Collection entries
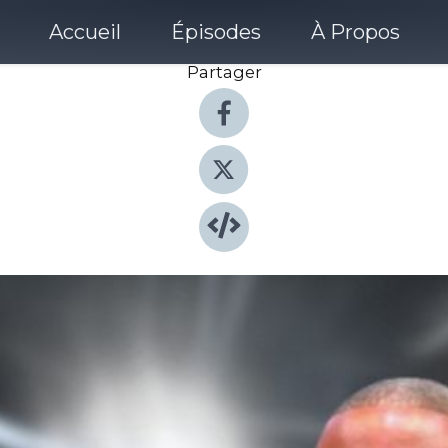
Accueil
Épisodes
À Propos
Partager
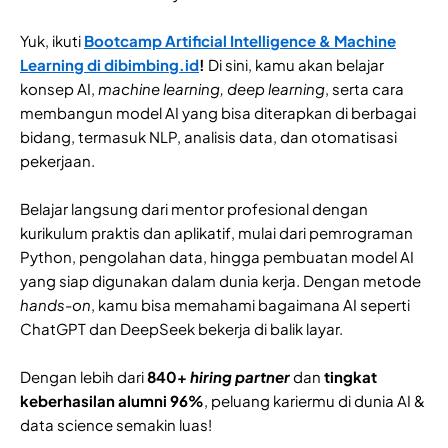
Yuk, ikuti
Bootcamp Artificial Intelligence & Machine
Learning di dibimbing.id
!
Di sini, kamu akan belajar
konsep AI,
machine learning, deep learning
, serta cara
membangun model AI yang bisa diterapkan di berbagai
bidang, termasuk NLP, analisis data, dan otomatisasi
pekerjaan.
Belajar langsung dari mentor profesional dengan
kurikulum praktis dan aplikatif, mulai dari pemrograman
Python, pengolahan data, hingga pembuatan model AI
yang siap digunakan dalam dunia kerja. Dengan metode
hands-on
, kamu bisa memahami bagaimana AI seperti
ChatGPT dan DeepSeek bekerja di balik layar.
Dengan lebih dari
840+
hiring partner
dan
tingkat
keberhasilan alumni 96%
, peluang kariermu di dunia AI &
data science semakin luas!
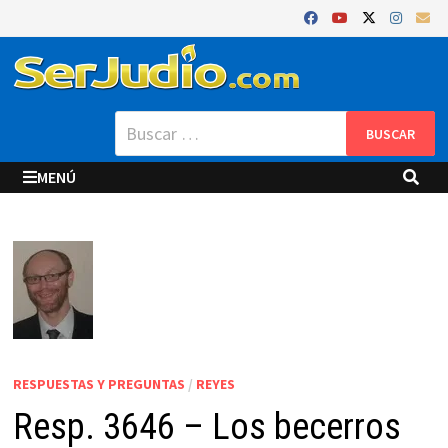
Saltar
al
contenido
Buscar:
MENÚ
RESPUESTAS Y PREGUNTAS
/
REYES
Resp. 3646 – Los becerros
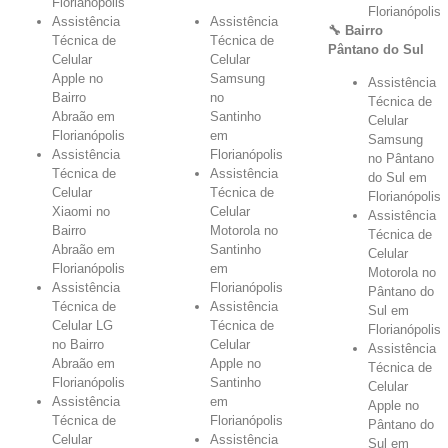
Florianópolis
Florianópolis
Assistência
Assistência
🔧 Bairro
Técnica de
Técnica de
Pântano do Sul
Celular
Celular
Apple no
Samsung
Assistência
Bairro
no
Técnica de
Abraão em
Santinho
Celular
Florianópolis
em
Samsung
Assistência
Florianópolis
no Pântano
Técnica de
Assistência
do Sul em
Celular
Técnica de
Florianópolis
Xiaomi no
Celular
Assistência
Bairro
Motorola no
Técnica de
Abraão em
Santinho
Celular
Florianópolis
em
Motorola no
Assistência
Florianópolis
Pântano do
Técnica de
Assistência
Sul em
Celular LG
Técnica de
Florianópolis
no Bairro
Celular
Assistência
Abraão em
Apple no
Técnica de
Florianópolis
Santinho
Celular
Assistência
em
Apple no
Técnica de
Florianópolis
Pântano do
Celular
Assistência
Sul em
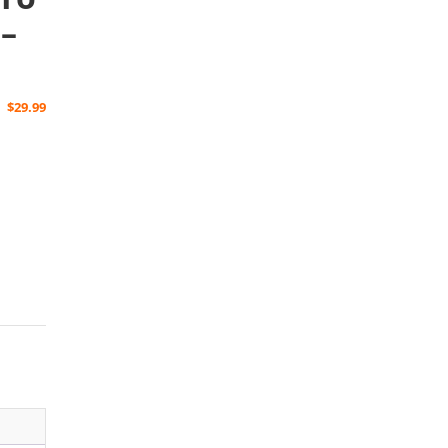
 –
$
29.99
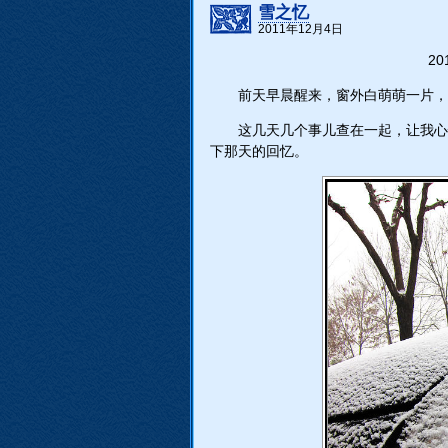
雪之忆
2011年12月4日
2
前天早晨醒来，窗外白萌萌一片，
这几天几个事儿查在一起，让我心
下那天的回忆。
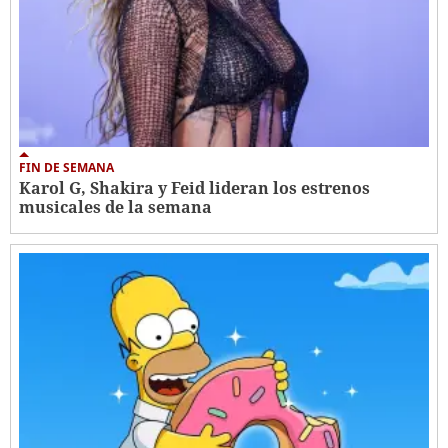
FIN DE SEMANA
Karol G, Shakira y Feid lideran los estrenos
musicales de la semana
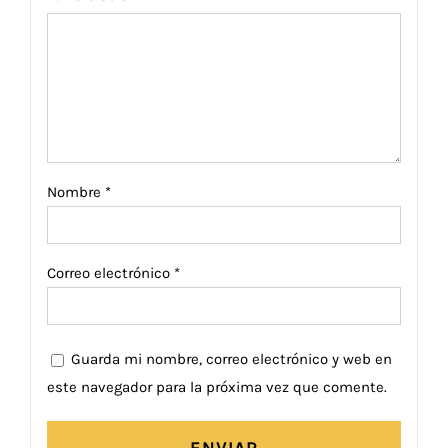
Nombre
*
Correo electrónico
*
Guarda mi nombre, correo electrónico y web en
este navegador para la próxima vez que comente.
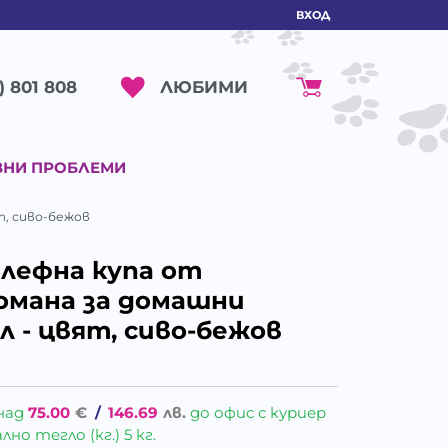
ВХОД
ЛЮБИМИ
) 801 808
ВНИ ПРОБЛЕМИ
т, сиво-бежов
елефна купа от
омана за домашни
л - цвят, сиво-бежов
над
75.00
€
/
146.69
лв.
до офис с куриер
о тегло (кг.) 5 кг.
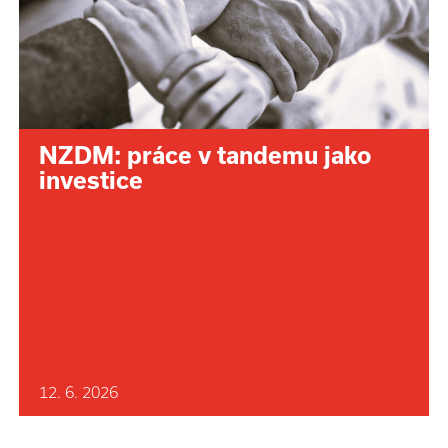
NZDM: práce v tandemu jako
investice
12. 6. 2026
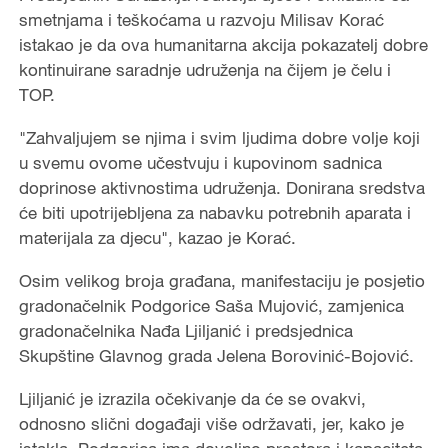
smetnjama i teškoćama u razvoju Milisav Korać
istakao je da ova humanitarna akcija pokazatelj dobre
kontinuirane saradnje udruženja na čijem je čelu i
TOP.
"Zahvaljujem se njima i svim ljudima dobre volje koji
u svemu ovome učestvuju i kupovinom sadnica
doprinose aktivnostima udruženja. Donirana sredstva
će biti upotrijebljena za nabavku potrebnih aparata i
materijala za djecu", kazao je Korać.
Osim velikog broja građana, manifestaciju je posjetio
gradonačelnik Podgorice Saša Mujović, zamjenica
gradonačelnika Nađa Ljiljanić i predsjednica
Skupštine Glavnog grada Jelena Borovinić-Bojović.
Ljiljanić je izrazila očekivanje da će se ovakvi,
odnosno slični događaji više održavati, jer, kako je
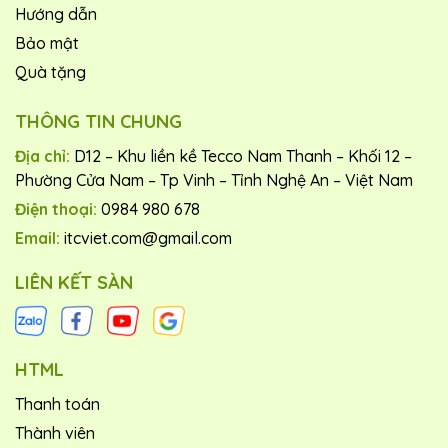
Hướng dẫn
Bảo mật
Quà tặng
THÔNG TIN CHUNG
Địa chỉ:
D12 – Khu liền kề Tecco Nam Thanh – Khối 12 –
Phường Cửa Nam – Tp Vinh – Tỉnh Nghệ An – Việt Nam
Điện thoại:
0984 980 678
Email:
itcviet.com@gmail.com
LIÊN KẾT SÀN
HTML
Thanh toán
Thành viên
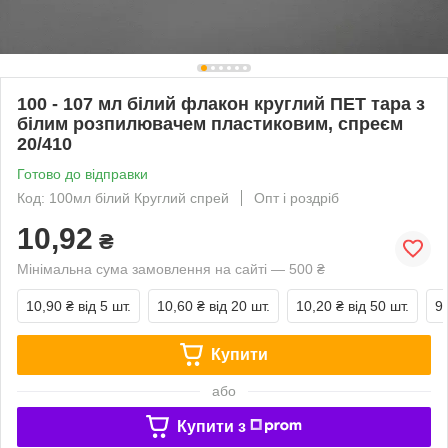
100 - 107 мл білий флакон круглий ПЕТ тара з
білим розпилювачем пластиковим, спреєм
20/410
Готово до відправки
Код: 100мл білий Круглий спрей
Опт і роздріб
10,92
₴
Мінімальна сума замовлення на сайті — 500 ₴
10,90 ₴
від 5 шт.
10,60 ₴
від 20 шт.
10,20 ₴
від 50 шт.
9
Купити
або
Купити з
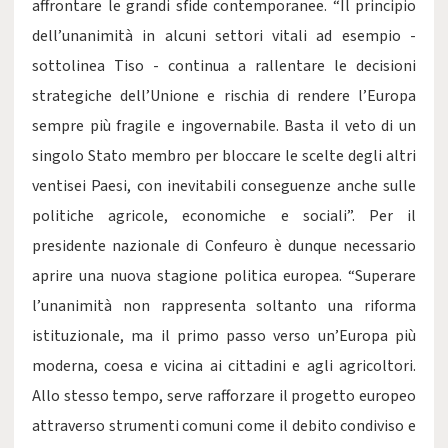
affrontare le grandi sfide contemporanee. “Il principio
dell’unanimità in alcuni settori vitali ad esempio -
sottolinea Tiso - continua a rallentare le decisioni
strategiche dell’Unione e rischia di rendere l’Europa
sempre più fragile e ingovernabile. Basta il veto di un
singolo Stato membro per bloccare le scelte degli altri
ventisei Paesi, con inevitabili conseguenze anche sulle
politiche agricole, economiche e sociali”. Per il
presidente nazionale di Confeuro è dunque necessario
aprire una nuova stagione politica europea. “Superare
l’unanimità non rappresenta soltanto una riforma
istituzionale, ma il primo passo verso un’Europa più
moderna, coesa e vicina ai cittadini e agli agricoltori.
Allo stesso tempo, serve rafforzare il progetto europeo
attraverso strumenti comuni come il debito condiviso e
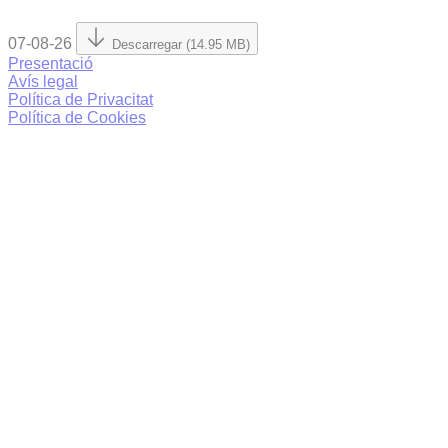
07-08-26
Descarregar (14.95 MB)
Presentació
Avís legal
Política de Privacitat
Política de Cookies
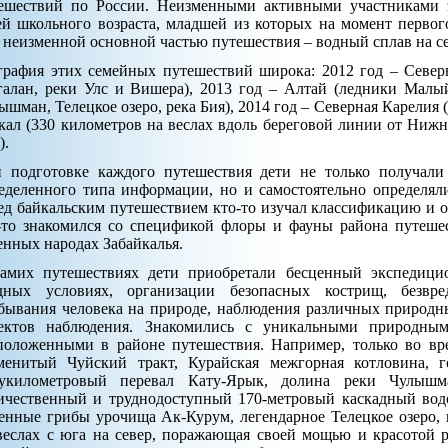
ешествий по России. Неизменными активными участниками э
ей школьного возраста, младшей из которых на момент первог
; неизменной основной частью путешествия – водный сплав на с
графия этих семейных путешествий широка: 2012 год – Север
алан, реки Улс и Вишера), 2013 год – Алтай (ледники Малы
ышман, Телецкое озеро, река Бия), 2014 год – Северная Карелия (
кал (330 километров на веслах вдоль береговой линии от Нижн
).
 подготовке каждого путешествия дети не только получали
еделенного типа информации, но и самостоятельно определял
ед байкальским путешествием кто-то изучал классификацию и о
-то знакомился со спецификой флоры и фауны района путешес
енных народах Забайкалья.
амих путешествиях дети приобретали бесценный экспедици
дных условиях, организации безопасных кострищ, безв
бывания человека на природе, наблюдения различных природн
ектов наблюдения. Знакомились с уникальными природным
положенными в районе путешествия. Например, только во вре
менитый Чуйский тракт, Курайская межгорная котловина, г
укилометровый перевал Кату-Ярык, долина реки Чулышм
ичественный и труднодоступный 170-метровый каскадный водо
енные грибы урочища Ак-Курум, легендарное Телецкое озеро,
веслах с юга на север, поражающая своей мощью и красотой 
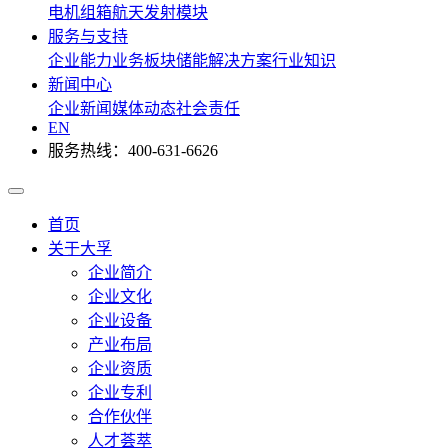
电机组箱
航天发射模块
服务与支持
企业能力
业务板块
储能解决方案
行业知识
新闻中心
企业新闻
媒体动态
社会责任
EN
服务热线：400-631-6626
首页
关于大孚
企业简介
企业文化
企业设备
产业布局
企业资质
企业专利
合作伙伴
人才荟萃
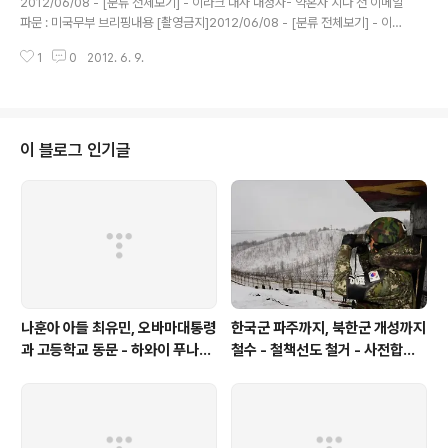
2012/06/08 - [분류 전체보기] - 이라크 대사 내정자- 약혼자 지나 전 이메일
파문 : 미국무부 브리핑내용 [촬영금지]2012/06/08 - [분류 전체보기] - 이라
크 대사 내정자, 약혼자 지나 전 이메일파문으로 낙마하나 - 이메일 전문 '13억
1
0
2012. 6. 9.
돈 상자 사건'을 수사 중인 대검 중수부(부장 최재경)는 13억원을 미국으로 밀
반출해 재미교포 경연희(43)씨에게 준 혐의(외환관리법 위반)로 노무현 전 대
통령 딸 정연(37)씨를 다음 주 초쯤 소환 조사할 것으로 8일 알려졌다. 검찰은
최근 정연씨에게 검찰에 나와 조사받으라고 통보한 것으로 전해졌다. 원본출처
http://news.chosun.com/site/data/html_dir/2012/06/09/2012060
이 블로그 인기글
900159.html?news_He..
나훈아 아들 최유민, 오바마대통령
한국군 파주까지, 북한군 개성까지
과 고등학교 동문 - 하와이 푸나호
철수 - 철책선도 철거 - 사전합의
우사립학교 동문
설 주요내용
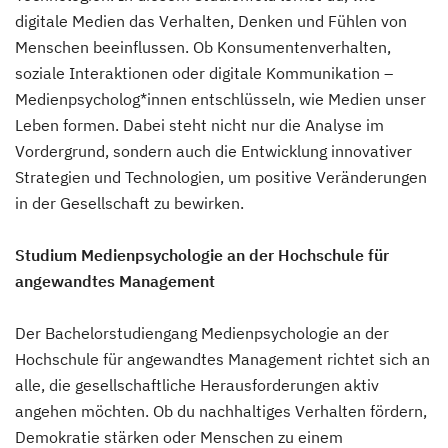
digitale Medien das Verhalten, Denken und Fühlen von
Menschen beeinflussen. Ob Konsumentenverhalten,
soziale Interaktionen oder digitale Kommunikation –
Medienpsycholog*innen entschlüsseln, wie Medien unser
Leben formen. Dabei steht nicht nur die Analyse im
Vordergrund, sondern auch die Entwicklung innovativer
Strategien und Technologien, um positive Veränderungen
in der Gesellschaft zu bewirken.
Studium Medienpsychologie an der Hochschule für
angewandtes Management
Der Bachelorstudiengang Medienpsychologie an der
Hochschule für angewandtes Management richtet sich an
alle, die gesellschaftliche Herausforderungen aktiv
angehen möchten. Ob du nachhaltiges Verhalten fördern,
Demokratie stärken oder Menschen zu einem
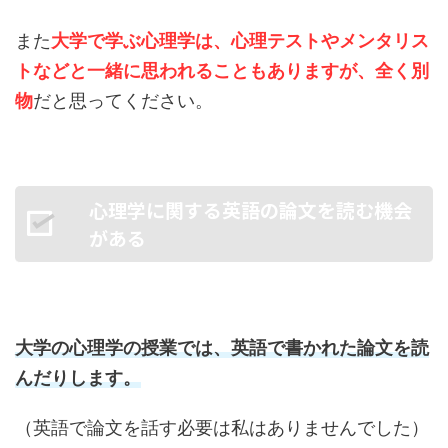
また
大学で学ぶ
心理学は、心理テストやメンタリス
トなどと一緒に思われることもありますが、全く別
物
だと思ってください。
心理学に関する英語の論文を読む機会
がある
大学の心理学の授業では、英語で書かれた論文を読
んだりします。
（英語で論文を話す必要は私はありませんでした）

ABOUT THIS EXERCISE>
Using the records above, return word for word the lines that begin at the one containing "musicales de la semana" and end at the one containing "LIÊN KẾT SÀN", both of them included and no pictures.

FINISHED TASK>
musicales de la semana
Nombre
*
Correo electrónico
*
Guarda mi nombre, correo electrónico y web en
este navegador para la próxima vez que comente.
ВХОД
ЛЮБИМИ
) 801 808
ВНИ ПРОБЛЕМИ
т, сиво-бежов
елефна купа от
омана за домашни
л - цвят, сиво-бежов
над
75.00
€
/
146.69
лв.
до офис с куриер
о тегло (кг.) 5 кг.
NZDM: práce v tandemu jako
investice
12. 6. 2026
smetnjama i teškoćama u razvoju Milisav Korać
istakao je da ova humanitarna akcija pokazatelj dobre
kontinuirane saradnje udruženja na čijem je čelu i
TOP.
"Zahvaljujem se njima i svim ljudima dobre volje koji
u svemu ovome učestvuju i kupovinom sadnica
doprinose aktivnostima udruženja. Donirana sredstva
će biti upotrijebljena za nabavku potrebnih aparata i
materijala za djecu", kazao je Korać.
Osim velikog broja građana, manifestaciju je posjetio
gradonačelnik Podgorice Saša Mujović, zamjenica
gradonačelnika Nađa Ljiljanić i predsjednica
Skupštine Glavnog grada Jelena Borovinić-Bojović.
Ljiljanić je izrazila očekivanje da će se ovakvi,
odnosno slični događaji više održavati, jer, kako je
Hướng dẫn
Bảo mật
Quà tặng
THÔNG TIN CHUNG
Địa chỉ:
D12 – Khu liền kề Tecco Nam Thanh – Khối 12 –
Phường Cửa Nam – Tp Vinh – Tỉnh Nghệ An – Việt Nam
Điện thoại:
0984 980 678
Email:
itcviet.com@gmail.com
LIÊN KẾT SÀN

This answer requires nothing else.